Document layout detection data:
============================================================

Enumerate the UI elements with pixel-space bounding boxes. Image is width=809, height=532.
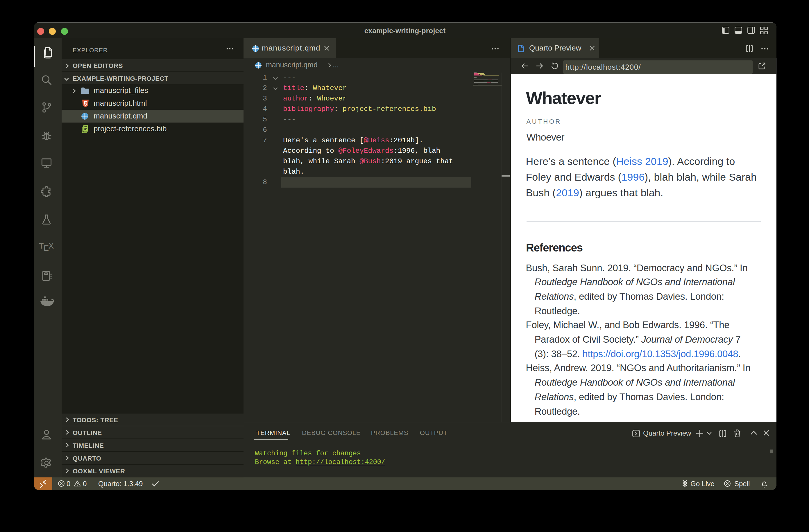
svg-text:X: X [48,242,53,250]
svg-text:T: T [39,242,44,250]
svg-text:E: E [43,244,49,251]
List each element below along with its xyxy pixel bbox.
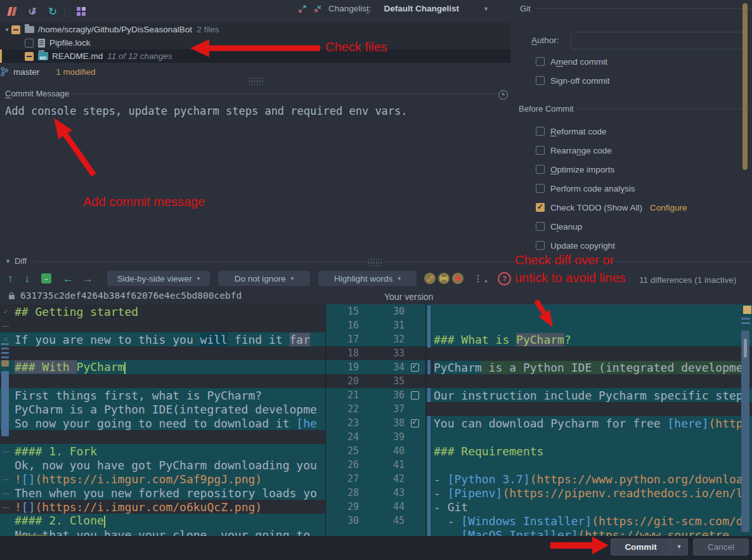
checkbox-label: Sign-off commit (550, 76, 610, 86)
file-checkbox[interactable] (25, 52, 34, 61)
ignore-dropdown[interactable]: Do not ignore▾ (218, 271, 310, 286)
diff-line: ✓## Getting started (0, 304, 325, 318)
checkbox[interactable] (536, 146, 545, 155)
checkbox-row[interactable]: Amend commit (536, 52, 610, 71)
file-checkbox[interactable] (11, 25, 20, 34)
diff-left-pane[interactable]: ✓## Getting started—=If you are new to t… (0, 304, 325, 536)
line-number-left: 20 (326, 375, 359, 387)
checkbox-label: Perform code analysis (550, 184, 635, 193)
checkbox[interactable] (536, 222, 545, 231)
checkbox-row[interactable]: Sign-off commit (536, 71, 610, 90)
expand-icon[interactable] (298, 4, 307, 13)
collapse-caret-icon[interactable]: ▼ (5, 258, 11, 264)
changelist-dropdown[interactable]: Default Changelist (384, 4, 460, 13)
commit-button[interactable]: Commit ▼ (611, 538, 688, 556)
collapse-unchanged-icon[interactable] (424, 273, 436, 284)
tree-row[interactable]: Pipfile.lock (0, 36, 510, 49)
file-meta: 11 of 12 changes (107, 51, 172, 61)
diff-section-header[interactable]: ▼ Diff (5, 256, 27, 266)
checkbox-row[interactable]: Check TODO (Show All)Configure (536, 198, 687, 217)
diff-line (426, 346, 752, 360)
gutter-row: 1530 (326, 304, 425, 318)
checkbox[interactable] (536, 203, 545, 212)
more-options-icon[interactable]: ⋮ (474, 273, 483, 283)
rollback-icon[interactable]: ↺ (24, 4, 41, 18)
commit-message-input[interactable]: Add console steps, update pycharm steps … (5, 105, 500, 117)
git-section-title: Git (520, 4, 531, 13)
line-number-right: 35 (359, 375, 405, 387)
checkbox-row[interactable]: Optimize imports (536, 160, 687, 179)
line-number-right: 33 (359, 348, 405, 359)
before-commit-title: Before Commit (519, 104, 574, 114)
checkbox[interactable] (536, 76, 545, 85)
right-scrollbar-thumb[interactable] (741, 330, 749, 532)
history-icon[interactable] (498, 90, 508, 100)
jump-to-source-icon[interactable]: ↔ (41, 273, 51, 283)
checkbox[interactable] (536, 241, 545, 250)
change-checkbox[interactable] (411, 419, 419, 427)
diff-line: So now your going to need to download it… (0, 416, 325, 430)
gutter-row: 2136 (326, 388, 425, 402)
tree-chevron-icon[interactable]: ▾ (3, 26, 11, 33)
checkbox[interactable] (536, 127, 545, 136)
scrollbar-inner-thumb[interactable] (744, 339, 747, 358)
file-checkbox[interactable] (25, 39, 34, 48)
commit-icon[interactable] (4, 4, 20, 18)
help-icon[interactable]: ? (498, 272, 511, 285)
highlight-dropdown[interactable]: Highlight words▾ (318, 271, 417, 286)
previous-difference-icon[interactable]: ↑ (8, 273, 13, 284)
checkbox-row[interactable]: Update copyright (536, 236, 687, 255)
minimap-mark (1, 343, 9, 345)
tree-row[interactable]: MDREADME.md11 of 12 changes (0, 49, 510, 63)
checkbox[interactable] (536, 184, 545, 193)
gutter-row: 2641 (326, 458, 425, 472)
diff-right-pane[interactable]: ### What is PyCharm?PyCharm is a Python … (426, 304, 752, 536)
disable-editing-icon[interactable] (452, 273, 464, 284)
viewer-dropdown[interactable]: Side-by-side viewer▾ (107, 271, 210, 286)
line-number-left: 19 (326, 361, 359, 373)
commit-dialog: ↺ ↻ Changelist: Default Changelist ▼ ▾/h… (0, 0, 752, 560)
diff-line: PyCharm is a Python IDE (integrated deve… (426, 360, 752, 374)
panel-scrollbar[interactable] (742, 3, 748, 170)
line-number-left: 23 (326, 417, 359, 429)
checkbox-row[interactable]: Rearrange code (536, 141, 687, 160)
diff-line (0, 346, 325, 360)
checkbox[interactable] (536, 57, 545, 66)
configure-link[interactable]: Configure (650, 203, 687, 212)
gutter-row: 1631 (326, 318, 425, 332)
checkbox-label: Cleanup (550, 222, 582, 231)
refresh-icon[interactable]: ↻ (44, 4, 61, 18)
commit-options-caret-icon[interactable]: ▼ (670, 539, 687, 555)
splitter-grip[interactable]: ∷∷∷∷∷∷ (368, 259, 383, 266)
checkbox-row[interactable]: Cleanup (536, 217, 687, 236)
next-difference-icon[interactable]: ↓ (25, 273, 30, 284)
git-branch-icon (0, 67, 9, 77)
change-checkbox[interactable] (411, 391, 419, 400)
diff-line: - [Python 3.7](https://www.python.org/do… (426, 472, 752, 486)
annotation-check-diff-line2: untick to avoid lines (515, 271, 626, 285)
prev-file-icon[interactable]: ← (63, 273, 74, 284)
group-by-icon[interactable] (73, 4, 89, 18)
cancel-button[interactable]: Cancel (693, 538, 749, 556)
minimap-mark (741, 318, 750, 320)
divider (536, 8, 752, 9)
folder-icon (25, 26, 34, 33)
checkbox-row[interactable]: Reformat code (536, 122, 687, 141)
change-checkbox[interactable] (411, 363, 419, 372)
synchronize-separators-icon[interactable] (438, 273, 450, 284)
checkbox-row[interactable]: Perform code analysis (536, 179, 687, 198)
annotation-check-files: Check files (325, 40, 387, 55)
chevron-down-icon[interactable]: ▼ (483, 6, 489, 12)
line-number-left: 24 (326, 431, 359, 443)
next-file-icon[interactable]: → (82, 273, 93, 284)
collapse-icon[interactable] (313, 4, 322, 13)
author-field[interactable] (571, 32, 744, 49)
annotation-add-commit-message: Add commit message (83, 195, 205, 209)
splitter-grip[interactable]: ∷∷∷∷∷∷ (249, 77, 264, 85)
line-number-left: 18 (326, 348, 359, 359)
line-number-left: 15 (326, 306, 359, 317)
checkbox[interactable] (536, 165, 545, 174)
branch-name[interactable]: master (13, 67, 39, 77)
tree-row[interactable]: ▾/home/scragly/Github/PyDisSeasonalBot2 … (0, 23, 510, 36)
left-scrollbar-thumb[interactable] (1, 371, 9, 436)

============================================================

▸ **ACTION ITEM**: With the images excluded, all entries are to be given again exactly.

▸ **SOLUTION TO THIS EXERCISE**:
Enumerate the UI elements with pixel-space bounding boxes. Image is width=809, height=532.
svg-text:X: X [48,242,53,250]
svg-text:T: T [39,242,44,250]
svg-text:E: E [43,244,49,251]
List each element below along with its xyxy pixel bbox.
checkbox-label: Sign-off commit (550, 76, 610, 86)
file-checkbox[interactable] (25, 52, 34, 61)
ignore-dropdown[interactable]: Do not ignore▾ (218, 271, 310, 286)
diff-line: ✓## Getting started (0, 304, 325, 318)
checkbox[interactable] (536, 146, 545, 155)
checkbox-row[interactable]: Amend commit (536, 52, 610, 71)
file-checkbox[interactable] (11, 25, 20, 34)
diff-left-pane[interactable]: ✓## Getting started—=If you are new to t… (0, 304, 325, 536)
line-number-left: 20 (326, 375, 359, 387)
checkbox-label: Perform code analysis (550, 184, 635, 193)
checkbox[interactable] (536, 222, 545, 231)
checkbox-row[interactable]: Sign-off commit (536, 71, 610, 90)
expand-icon[interactable] (298, 4, 307, 13)
collapse-caret-icon[interactable]: ▼ (5, 258, 11, 264)
changelist-dropdown[interactable]: Default Changelist (384, 4, 460, 13)
commit-button[interactable]: Commit ▼ (611, 538, 688, 556)
collapse-unchanged-icon[interactable] (424, 273, 436, 284)
tree-row[interactable]: Pipfile.lock (0, 36, 510, 49)
file-meta: 11 of 12 changes (107, 51, 172, 61)
diff-section-header[interactable]: ▼ Diff (5, 256, 27, 266)
checkbox-row[interactable]: Check TODO (Show All)Configure (536, 198, 687, 217)
diff-line (426, 346, 752, 360)
gutter-row: 1530 (326, 304, 425, 318)
checkbox[interactable] (536, 203, 545, 212)
more-options-icon[interactable]: ⋮ (474, 273, 483, 283)
rollback-icon[interactable]: ↺ (24, 4, 41, 18)
commit-message-input[interactable]: Add console steps, update pycharm steps … (5, 105, 500, 117)
git-section-title: Git (520, 4, 531, 13)
line-number-right: 35 (359, 375, 405, 387)
checkbox-row[interactable]: Optimize imports (536, 160, 687, 179)
line-number-right: 33 (359, 348, 405, 359)
before-commit-title: Before Commit (519, 104, 574, 114)
checkbox[interactable] (536, 76, 545, 85)
right-scrollbar-thumb[interactable] (741, 330, 749, 532)
history-icon[interactable] (498, 90, 508, 100)
jump-to-source-icon[interactable]: ↔ (41, 273, 51, 283)
checkbox[interactable] (536, 241, 545, 250)
change-checkbox[interactable] (411, 419, 419, 427)
diff-line: So now your going to need to download it… (0, 416, 325, 430)
gutter-row: 2136 (326, 388, 425, 402)
tree-chevron-icon[interactable]: ▾ (3, 26, 11, 33)
checkbox[interactable] (536, 127, 545, 136)
scrollbar-inner-thumb[interactable] (744, 339, 747, 358)
file-checkbox[interactable] (25, 39, 34, 48)
commit-icon[interactable] (4, 4, 20, 18)
help-icon[interactable]: ? (498, 272, 511, 285)
highlight-dropdown[interactable]: Highlight words▾ (318, 271, 417, 286)
previous-difference-icon[interactable]: ↑ (8, 273, 13, 284)
checkbox-row[interactable]: Update copyright (536, 236, 687, 255)
minimap-mark (1, 343, 9, 345)
tree-row[interactable]: MDREADME.md11 of 12 changes (0, 49, 510, 63)
checkbox[interactable] (536, 184, 545, 193)
gutter-row: 2641 (326, 458, 425, 472)
diff-right-pane[interactable]: ### What is PyCharm?PyCharm is a Python … (426, 304, 752, 536)
disable-editing-icon[interactable] (452, 273, 464, 284)
viewer-dropdown[interactable]: Side-by-side viewer▾ (107, 271, 210, 286)
line-number-left: 19 (326, 361, 359, 373)
commit-dialog: ↺ ↻ Changelist: Default Changelist ▼ ▾/h… (0, 0, 752, 560)
diff-line: PyCharm is a Python IDE (integrated deve… (426, 360, 752, 374)
panel-scrollbar[interactable] (742, 3, 748, 170)
line-number-left: 23 (326, 417, 359, 429)
checkbox-row[interactable]: Rearrange code (536, 141, 687, 160)
diff-line (0, 346, 325, 360)
checkbox[interactable] (536, 57, 545, 66)
configure-link[interactable]: Configure (650, 203, 687, 212)
gutter-row: 1631 (326, 318, 425, 332)
checkbox-label: Cleanup (550, 222, 582, 231)
refresh-icon[interactable]: ↻ (44, 4, 61, 18)
commit-options-caret-icon[interactable]: ▼ (670, 539, 687, 555)
splitter-grip[interactable]: ∷∷∷∷∷∷ (368, 259, 383, 266)
checkbox-row[interactable]: Cleanup (536, 217, 687, 236)
next-difference-icon[interactable]: ↓ (25, 273, 30, 284)
git-branch-icon (0, 67, 9, 77)
change-checkbox[interactable] (411, 391, 419, 400)
diff-line: - [Python 3.7](https://www.python.org/do… (426, 472, 752, 486)
annotation-check-diff-line2: untick to avoid lines (515, 271, 626, 285)
prev-file-icon[interactable]: ← (63, 273, 74, 284)
group-by-icon[interactable] (73, 4, 89, 18)
cancel-button[interactable]: Cancel (693, 538, 749, 556)
minimap-mark (741, 318, 750, 320)
divider (536, 8, 752, 9)
folder-icon (25, 26, 34, 33)
checkbox-row[interactable]: Reformat code (536, 122, 687, 141)
change-checkbox[interactable] (411, 363, 419, 372)
synchronize-separators-icon[interactable] (438, 273, 450, 284)
checkbox-row[interactable]: Perform code analysis (536, 179, 687, 198)
annotation-check-files: Check files (325, 40, 387, 55)
chevron-down-icon[interactable]: ▼ (483, 6, 489, 12)
line-number-left: 24 (326, 431, 359, 443)
next-file-icon[interactable]: → (82, 273, 93, 284)
collapse-icon[interactable] (313, 4, 322, 13)
author-field[interactable] (571, 32, 744, 49)
annotation-add-commit-message: Add commit message (83, 195, 205, 209)
splitter-grip[interactable]: ∷∷∷∷∷∷ (249, 77, 264, 85)
line-number-left: 18 (326, 348, 359, 359)
line-number-left: 15 (326, 306, 359, 317)
checkbox[interactable] (536, 165, 545, 174)
branch-name[interactable]: master (13, 67, 39, 77)
tree-row[interactable]: ▾/home/scragly/Github/PyDisSeasonalBot2 … (0, 23, 510, 36)
left-scrollbar-thumb[interactable] (1, 371, 9, 436)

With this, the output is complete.